And it becomes, I think, obvious when you look at the context that that’s what Paul is talking about. If you want to cherry-pick that one verse and develop a doctrine around it, I guess you can do that, but you have to ignore all the surrounding verses because when you go down to chapter two verse 14, what does he say there? Do all things without grumbling or disputing. What is he talking about? He’s talking about the life of the believer. So it’s quite obvious that he’s dealing here with the middle tense of salvation. Now, when you go over to Philippians four, two and three. He says I urge Euodia and Syntyche to live in harmony in the Lord indeed true companion. I ask you to help these women who have shared my struggle in the cause of the Gospel, together with Clement and also the rest of my fellow workers whose names are in the Book of Life.
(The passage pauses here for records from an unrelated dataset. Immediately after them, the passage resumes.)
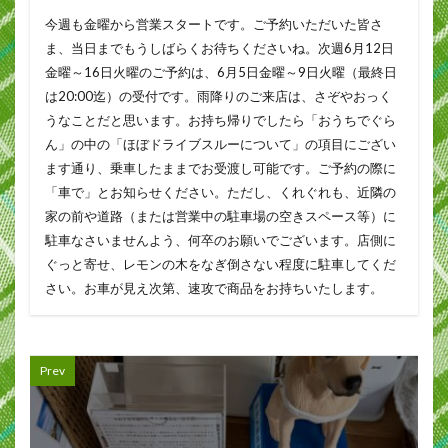
今週も金曜から営業スタートです。ご予約いただいた皆さ
ま、当日までもうしばらくお待ちくださいね。次週6月12日
金曜～16日火曜のご予約は、6月5日金曜～9日火曜（最終日
は20:00迄）の受付です。雨降りのご来店は、さぞやおっく
うなことだと思います。お持ち帰りでしたら「おうちでぐら
ん」の中の「ほぼドライブスルーについて」の項目にござい
ます通り、乗車したままでお受渡し可能です。ご予約の際に
「車で」とお知らせください。ただし、くれぐれも、近隣の
家の前や道路（または営業中の駐車場の空きスペース等）に
駐車なさいませんよう、何卒のお願いでございます。店側に
ぐっと寄せ、レモンの木をなぎ倒さない程度に駐車してくだ
さい。お車が見え次第、速攻で商品をお持ちいたします。
Prev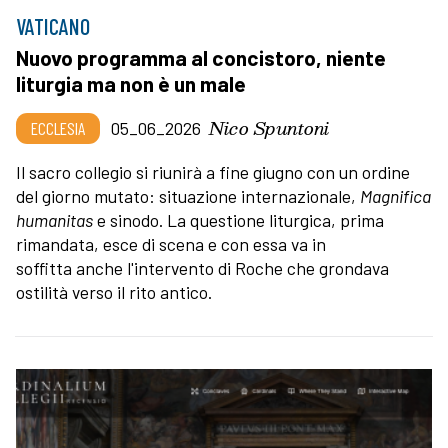
VATICANO
Nuovo programma al concistoro, niente
liturgia ma non è un male
Nico Spuntoni
ECCLESIA
05_06_2026
Il sacro collegio si riunirà a fine giugno con un ordine
del giorno mutato: situazione internazionale,
Magnifica
humanitas
e sinodo. La questione liturgica, prima
rimandata, esce di scena e con essa va in
soffitta anche l'intervento di Roche che grondava
ostilità verso il rito antico.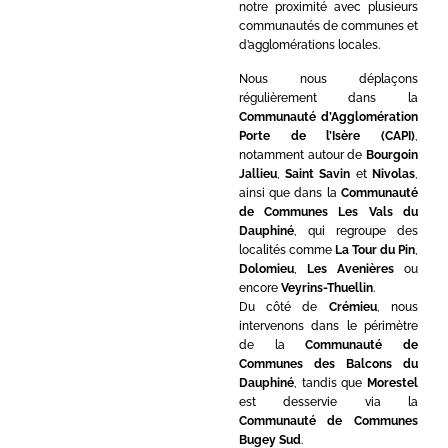
notre proximité avec plusieurs
communautés de communes et
d’agglomérations locales.
Nous nous déplaçons
régulièrement dans la
Communauté d’Agglomération
Porte de l’Isère (CAPI)
,
notamment autour de
Bourgoin
Jallieu
,
Saint Savin
et
Nivolas
,
ainsi que dans la
Communauté
de Communes Les Vals du
Dauphiné
, qui regroupe des
localités comme
La Tour du Pin
,
Dolomieu
,
Les Avenières
ou
encore
Veyrins-Thuellin
.
Du côté de
Crémieu
, nous
intervenons dans le périmètre
de la
Communauté de
Communes des Balcons du
Dauphiné
, tandis que
Morestel
est desservie via la
Communauté de Communes
Bugey Sud
.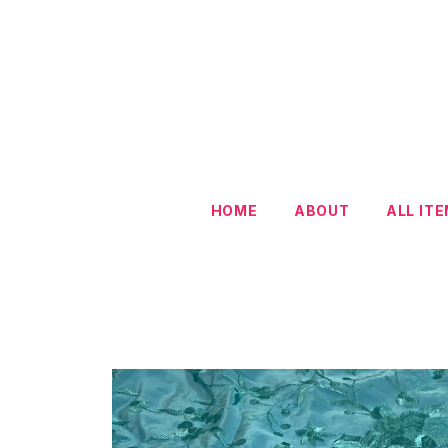
HOME
ABOUT
ALL IT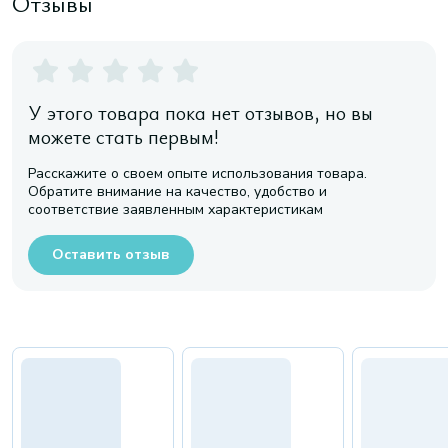
Отзывы
У этого товара пока нет отзывов, но вы
можете стать первым!
Расскажите о своем опыте использования товара.
Обратите внимание на качество, удобство и
соответствие заявленным характеристикам
Оставить отзыв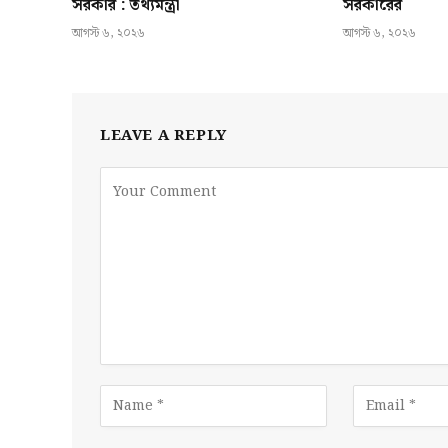
সরকার : তথ্যমন্ত্রী
সরকারের
আগস্ট ৬, ২০২৬
আগস্ট ৬, ২০২৬
LEAVE A REPLY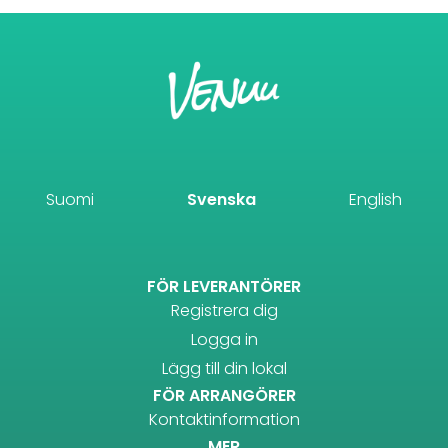
Suomi
Svenska
English
FÖR LEVERANTÖRER
Registrera dig
Logga in
Lägg till din lokal
FÖR ARRANGÖRER
Kontaktinformation
MER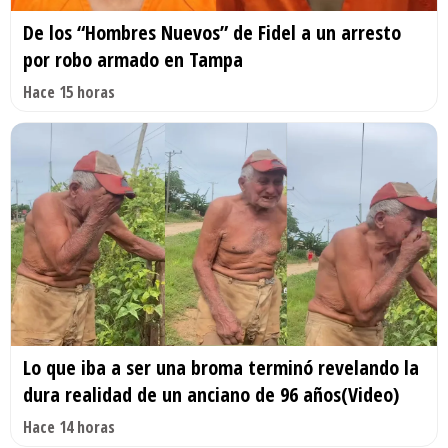
De los “Hombres Nuevos” de Fidel a un arresto
por robo armado en Tampa
Hace 15 horas
Lo que iba a ser una broma terminó revelando la
dura realidad de un anciano de 96 años(Video)
Hace 14 horas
So he’s dealing with a faction in the church that’s fighting. And if they’re clearly believers because their names are in the book of life. So the dominant thrust of Paul in this particular letter is the middle tense of salvation. And so what he’s saying is work out the middle tense of year salvation with fear and trembling. He’s not holding anybody’s salvation hostage. He’s not telling you you’re going to lose salvation. You never had salvation. The Calvinist and Arminian systems hijacked this verse for their own purposes, but that’s not what the verse is talking about.
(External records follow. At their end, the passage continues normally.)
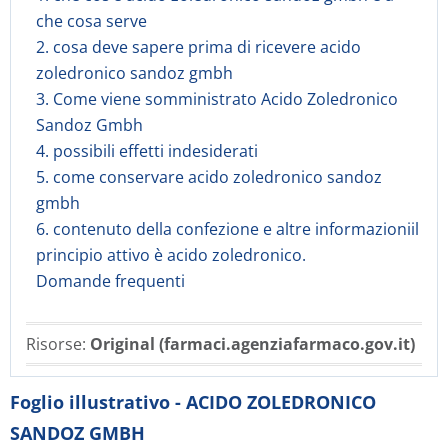
che cosa serve
2. cosa deve sapere prima di ricevere acido
zoledronico sandoz gmbh
3. Come viene somministrato Acido Zoledronico
Sandoz Gmbh
4. possibili effetti indesiderati
5. come conservare acido zoledronico sandoz
gmbh
6. contenuto della confezione e altre informazioniil
principio attivo è acido zoledronico.
Domande frequenti
Risorse:
Original (farmaci.agenziafarmaco.gov.it)
Foglio illustrativo - ACIDO ZOLEDRONICO
SANDOZ GMBH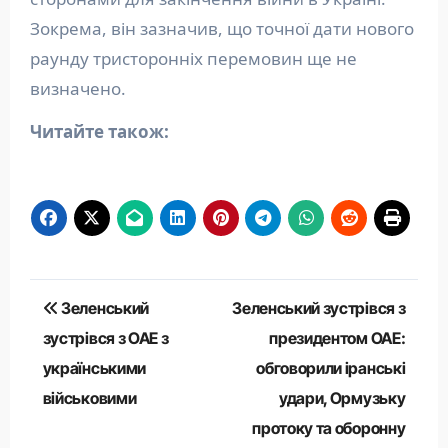
Зокрема, він зазначив, що точної дати нового
раунду тристоронніх перемовин ще не
визначено.
Читайте також:
Навігація
Зеленський
Зеленський зустрівся з
записів
зустрівся з ОАЕ з
президентом ОАЕ:
українськими
обговорили іранські
військовими
удари, Ормузьку
протоку та оборонну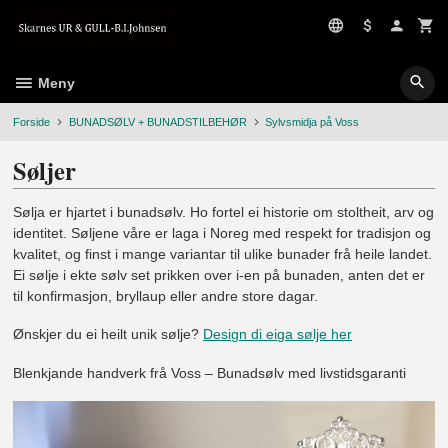
Gå
til
innholdet
Meny
Forside
BUNADSØLV + BUNADSTILBEHØR
Sylvsmidja på Voss
Søljer
Sølja er hjartet i bunadsølv. Ho fortel ei historie om stoltheit, arv og
identitet. Søljene våre er laga i Noreg med respekt for tradisjon og
kvalitet, og finst i mange variantar til ulike bunader frå heile landet.
Ei sølje i ekte sølv set prikken over i-en på bunaden, anten det er
til konfirmasjon, bryllaup eller andre store dagar.
Ønskjer du ei heilt unik sølje?
Design di eiga sølje her
Blenkjande handverk frå Voss – Bunadsølv med livstidsgaranti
Paul’s not dealing with that issue. He’s dealing with the growth of the Christian. And it’s very comforting to connect verse 12 with verse 13. Isn’t it fair to do that since verse 13 comes after verse 12? Anybody disagree with me on that? I didn’t think so. Verse 13 for it is God. See that? Who is at work in you both to will and to work his good pleasure. So as we walk out the middle tense of our salvation and grow, he’s not saying do this under willpower and white knuckle it and put your flesh through a bunch of self-discipline, not that self discipline is wrong, but puts your flesh through a bunch of religious rigors. Because a lot of people think, gosh, I’ve got to get out there and my own energy do all this. And it’s that’s not what the passage is saying. It does say work out your salvation with fear and trembling. In other words, volition only acquiesce by way of a crisis, of the will to the resources of God, obey God. But He never says, Do that under your own power. Volition is required, but He never says Do that under your own power, because he says in verse 13, for it is God who is at work in you both to will and to work his good pleasure.
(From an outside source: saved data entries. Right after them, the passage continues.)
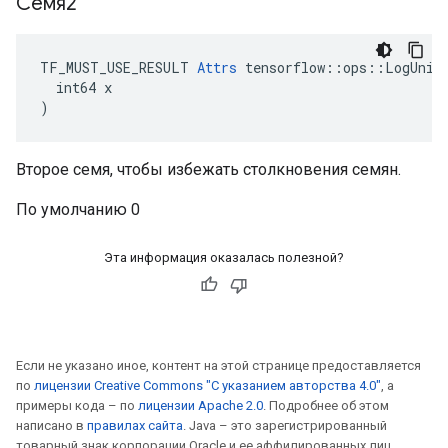
Семя2
TF_MUST_USE_RESULT 
Attrs
 tensorflow::ops::LogUnifo
  int64 x

)
Второе семя, чтобы избежать столкновения семян.
По умолчанию 0
Эта информация оказалась полезной?
Если не указано иное, контент на этой странице предоставляется
по
лицензии Creative Commons "С указанием авторства 4.0"
, а
примеры кода – по
лицензии Apache 2.0
. Подробнее об этом
написано в
правилах сайта
. Java – это зарегистрированный
товарный знак корпорации Oracle и ее аффилированных лиц.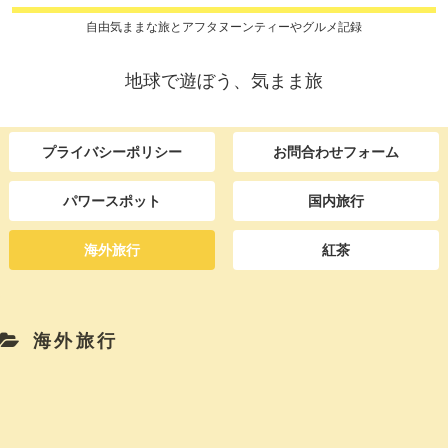
自由気ままな旅とアフタヌーンティーやグルメ記録
地球で遊ぼう、気まま旅
プライバシーポリシー
お問合わせフォーム
パワースポット
国内旅行
海外旅行
紅茶
海外旅行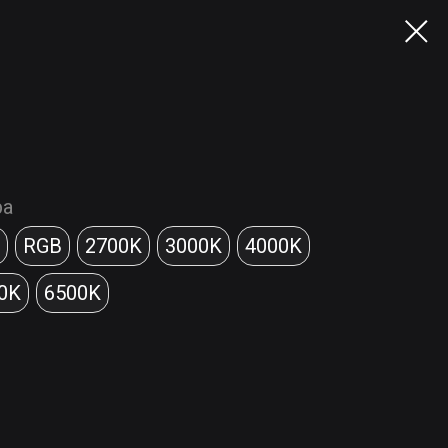
ра
RGB
2700K
3000K
4000K
0K
6500K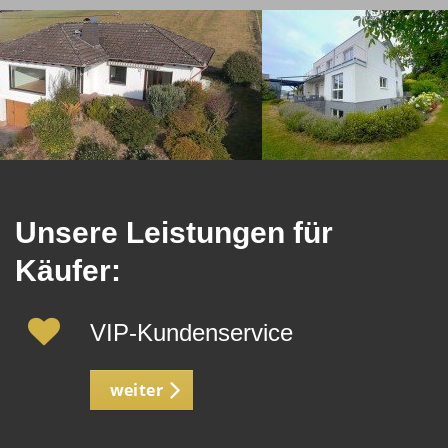
Unsere Leistungen für
Käufer:
VIP-Kundenservice
weiter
So the Christian life then was intended to be lived under divine resources. And I think that’s Paul’s point to the Galatians in an earlier letter he wrote, he says to the Galatians, Are you so foolish? Having begun by the spirit, Are you now being perfected by the flesh? That’s exactly what he’s saying here. He’s saying to the Galatians, What got you in the door is the grace of God and the Spirit of God. Why would you ever get the idea? That now you’re in Christ, that somehow you’re supposed to mature through your own self-will and self-discipline, through the energy of the flesh. So how do you become a servant? You become a servant by starting to walk take steps, volitionally to obey God. Everybody knows there’s God has told them to do something that maybe they’re not doing right now. So obey God in that area, but understand that when you take that step, you’re not doing it through your own power. You’re doing it through the resources that God has provided. That’s why I love First Corinthians 15 verse ten, where Paul says in that verse, I labored even more than all of them. And that’s where he calls himself the least and the last of the Apostles. He says, I’m not even fit to be called an apostle because I once persecuted the Church of God and he talks about how Jesus appeared to the 12. And then lastly, he appeared to me, the apostle, abnormally born.

And he makes this statement. He says, I labored more than all of them. That’s quite a bold statement relative to the rest of the apostles. I labored even more than all of them. But then, he says, Yet, not I. But the grace of God with me. That’s Galatians three, verse three. That’s Philippians chapter two, verse 13. So how do you take this high Christology and apply it to daily life where we begin to develop the work of a servant where we can actually experience the kind of joy that God has for us. The first thing he says is start to progress in the middle tense of your salvation. And then he says something else. Here’s the second thing you’re supposed to do. Look at this. If this won’t convict us, I don’t know anything will. Do all things. Not some things. Not 97% of things, not a couple of things. Do all things without grumbling or disputing. So it is so easy as a believer to just start to complain about life. And there’s things to complain about from the human perspective. I mean, we could all sit and complain about the lockdown. We can complain about this in our family or some people very complaining about the church they go to. They don’t like this, they don’t like that. And it’s just so easy to get sort of this down-in-the-mouth attitude where we just are constantly finding the negative and everything. And we get into a mindset where we’re just grumbling and we’re just disputing all of the time.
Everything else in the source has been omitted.